§ **Exercise**:
Scan the material below for every line with the string "ajuns", and copy those lines.
"""
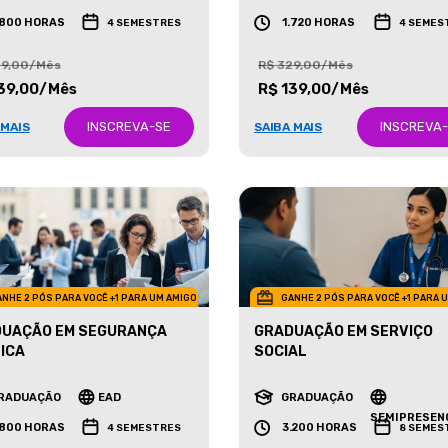
RADUAÇÃO
EAD
GRADUAÇÃO
EAD
.800 HORAS
1.720 HORAS
4 SEMESTRES
4 SEMES
29,00/Mês
R$ 329,00/Mês
39,00/Mês
R$ 139,00/Mês
INSCREVA-SE
INSCREVA
 MAIS
SAIBA MAIS
NHE 2 PÓS PARA VOCÊ +1 PARA UM AMIGO
GANHE 2 PÓS PARA VOCÊ +1 PARA 
UAÇÃO EM SEGURANÇA
GRADUAÇÃO EM SERVIÇO
ICA
SOCIAL
RADUAÇÃO
EAD
GRADUAÇÃO
SEMIPRESEN
.800 HORAS
3.200 HORAS
4 SEMESTRES
8 SEMES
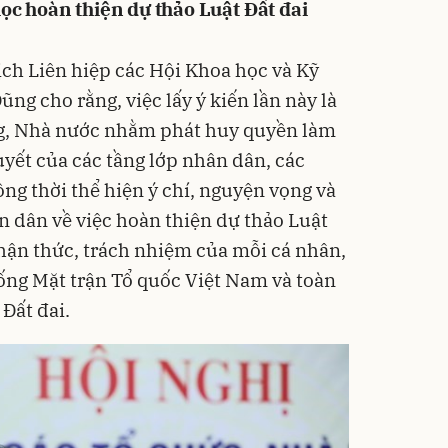
ọc hoàn thiện dự thảo Luật Đất đai
tịch Liên hiệp các Hội Khoa học và Kỹ
g cho rằng, việc lấy ý kiến lần này là
g, Nhà nước nhằm phát huy quyền làm
uyết của các tầng lớp nhân dân, các
ng thời thể hiện ý chí, nguyện vọng và
n dân về việc hoàn thiện dự thảo Luật
nhận thức, trách nhiệm của mỗi cá nhân,
hống Mặt trận Tổ quốc Việt Nam và toàn
 Đất đai.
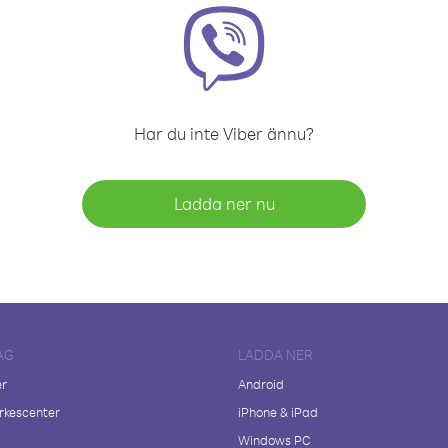
Har du inte Viber ännu?
Ladda ner nu
AG
LADDA NER
er
Android
kescenter
iPhone & iPad
Windows PC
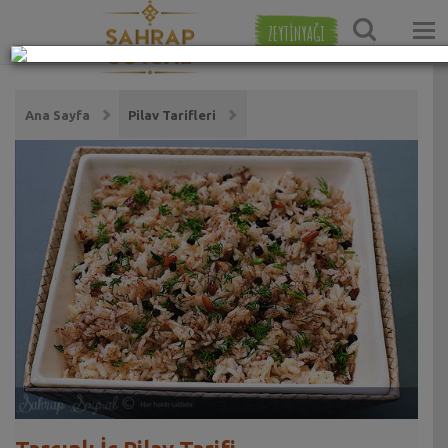
ZEYTİNYAĞI
Ana Sayfa
Pilav Tarifleri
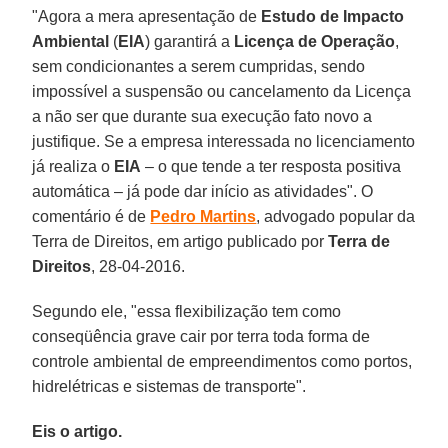
"Agora a mera apresentação de
Estudo de Impacto
Ambiental
(
EIA
) garantirá a
Licença de Operação
,
sem condicionantes a serem cumpridas, sendo
impossível a suspensão ou cancelamento da Licença
a não ser que durante sua execução fato novo a
justifique. Se a empresa interessada no licenciamento
já realiza o
EIA
– o que tende a ter resposta positiva
automática – já pode dar início as atividades". O
comentário é de
Pedro Martins
, advogado popular da
Terra de Direitos, em artigo publicado por
Terra de
Direitos
, 28-04-2016.
Segundo ele, "essa flexibilização tem como
conseqüência grave cair por terra toda forma de
controle ambiental de empreendimentos como portos,
hidrelétricas e sistemas de transporte".
Eis o artigo.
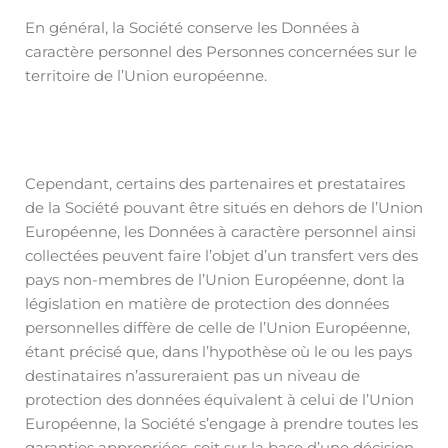
En général, la Société conserve les Données à
caractère personnel des Personnes concernées sur le
territoire de l’Union européenne.
Cependant, certains des partenaires et prestataires
de la Société pouvant être situés en dehors de l’Union
Européenne, les Données à caractère personnel ainsi
collectées peuvent faire l’objet d’un transfert vers des
pays non-membres de l’Union Européenne, dont la
législation en matière de protection des données
personnelles diffère de celle de l’Union Européenne,
étant précisé que, dans l’hypothèse où le ou les pays
destinataires n’assureraient pas un niveau de
protection des données équivalent à celui de l’Union
Européenne, la Société s’engage à prendre toutes les
garanties appropriées, soit sur la base d’une décision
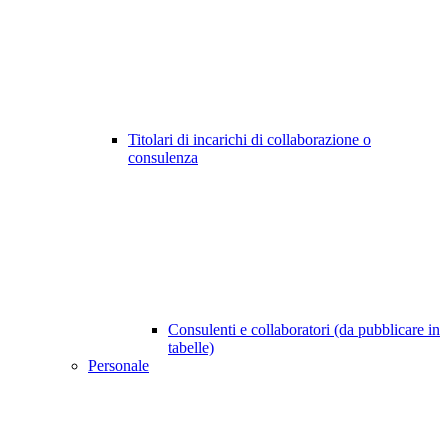
Titolari di incarichi di collaborazione o
consulenza
Consulenti e collaboratori (da pubblicare in
tabelle)
Personale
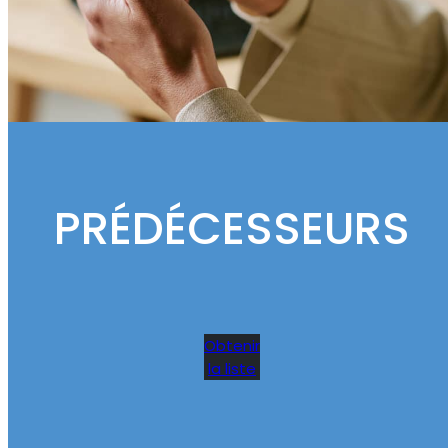
PRÉDÉCESSEURS
Obtenir
la liste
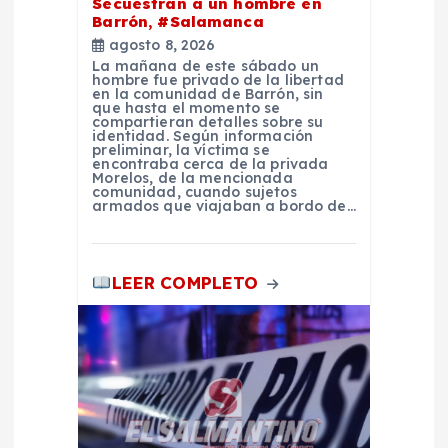
a
Secuestran a un hombre en
Barrón, #Salamanca
d
agosto 8, 2026
La mañana de este sábado un
hombre fue privado de la libertad
a
en la comunidad de Barrón, sin
que hasta el momento se
compartieran detalles sobre su
s
identidad. Según información
preliminar, la víctima se
encontraba cerca de la privada
Morelos, de la mencionada
comunidad, cuando sujetos
armados que viajaban a bordo de…
LEER COMPLETO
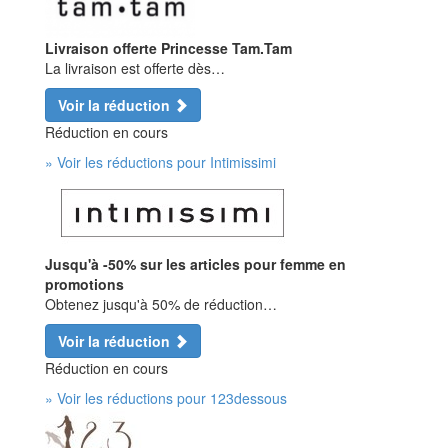
Livraison offerte Princesse Tam.Tam
La livraison est offerte dès…
Voir la réduction
Réduction en cours
» Voir les réductions pour Intimissimi
Jusqu'à -50% sur les articles pour femme en
promotions
Obtenez jusqu'à 50% de réduction…
Voir la réduction
Réduction en cours
» Voir les réductions pour 123dessous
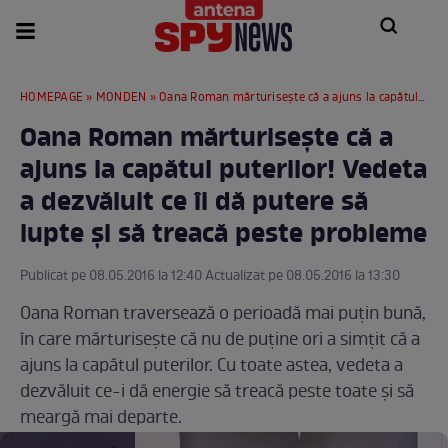
HOMEPAGE
»
MONDEN
» Oana Roman mărturiseşte că a ajuns la capătul puterilor! Vedeta a dezvăluit ce îi dă putere să lupte şi să treacă peste probleme
Oana Roman mărturiseşte că a
ajuns la capătul puterilor! Vedeta
a dezvăluit ce îi dă putere să
lupte şi să treacă peste probleme
Publicat pe 08.05.2016 la 12:40 Actualizat pe 08.05.2016 la 13:30
Oana Roman traversează o perioadă mai puţin bună,
în care mărturiseşte că nu de puţine ori a simţit că a
ajuns la capătul puterilor. Cu toate astea, vedeta a
dezvăluit ce-i dă energie să treacă peste toate şi să
meargă mai departe.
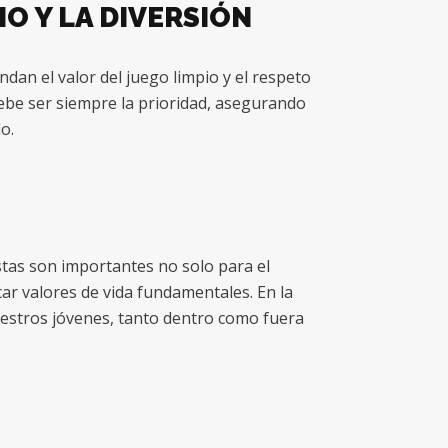
IO Y LA DIVERSIÓN
dan el valor del juego limpio y el respeto
debe ser siempre la prioridad, asegurando
o.
istas son importantes no solo para el
car valores de vida fundamentales. En la
estros jóvenes, tanto dentro como fuera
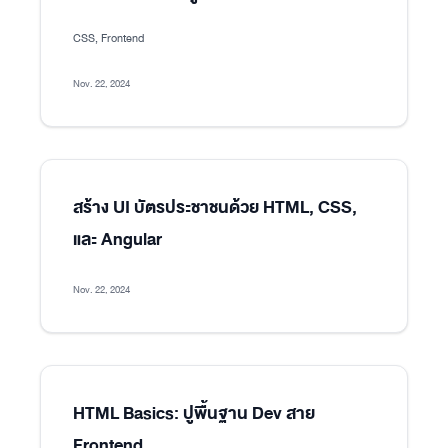
CSS, Frontend
Nov. 22, 2024
สร้าง UI บัตรประชาชนด้วย HTML, CSS,
และ Angular
Nov. 22, 2024
HTML Basics: ปูพื้นฐาน Dev สาย
Frontend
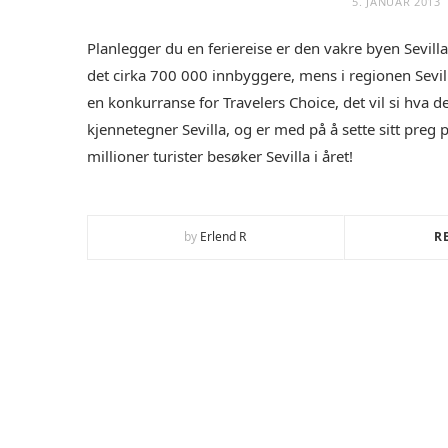
5. JANUAR 2013
Planlegger du en feriereise er den vakre byen Sevilla
det cirka 700 000 innbyggere, mens i regionen Sevill
en konkurranse for Travelers Choice, det vil si hva 
kjennetegner Sevilla, og er med på å sette sitt preg
millioner turister besøker Sevilla i året!
by
Erlend R
R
"""
§ **Solution to this problem**:
» Oana Roman mărturiseşte că a ajuns la capătul puterilor! Vedeta a dezvăluit ce îi dă putere să lupte şi să treacă peste probleme
ajuns la capătul puterilor! Vedeta
ajuns la capătul puterilor. Cu toate astea, vedeta a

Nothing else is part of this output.